## Try it:
Copy each line below word for word and drop every image.

## Records:
----------------------------------------

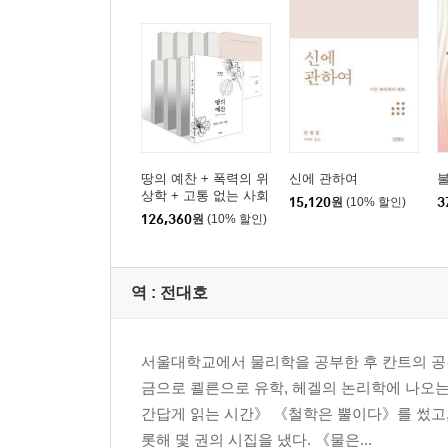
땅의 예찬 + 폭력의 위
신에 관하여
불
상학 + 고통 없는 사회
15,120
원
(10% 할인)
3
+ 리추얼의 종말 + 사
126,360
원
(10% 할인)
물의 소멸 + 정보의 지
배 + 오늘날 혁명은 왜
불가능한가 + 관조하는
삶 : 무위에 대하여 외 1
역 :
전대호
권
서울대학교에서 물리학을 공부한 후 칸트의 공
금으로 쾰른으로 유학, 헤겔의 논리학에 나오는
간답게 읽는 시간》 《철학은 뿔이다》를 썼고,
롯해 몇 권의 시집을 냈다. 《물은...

----------------------------------------

## Exercise output:
땅의 예찬 + 폭력의 위
신에 관하여
불
상학 + 고통 없는 사회
15,120
원
(10% 할인)
3
+ 리추얼의 종말 + 사
126,360
원
(10% 할인)
물의 소멸 + 정보의 지
배 + 오늘날 혁명은 왜
불가능한가 + 관조하는
삶 : 무위에 대하여 외 1
역 :
전대호
권
서울대학교에서 물리학을 공부한 후 칸트의 공
금으로 쾰른으로 유학, 헤겔의 논리학에 나오는
간답게 읽는 시간》 《철학은 뿔이다》를 썼고,
롯해 몇 권의 시집을 냈다. 《물은...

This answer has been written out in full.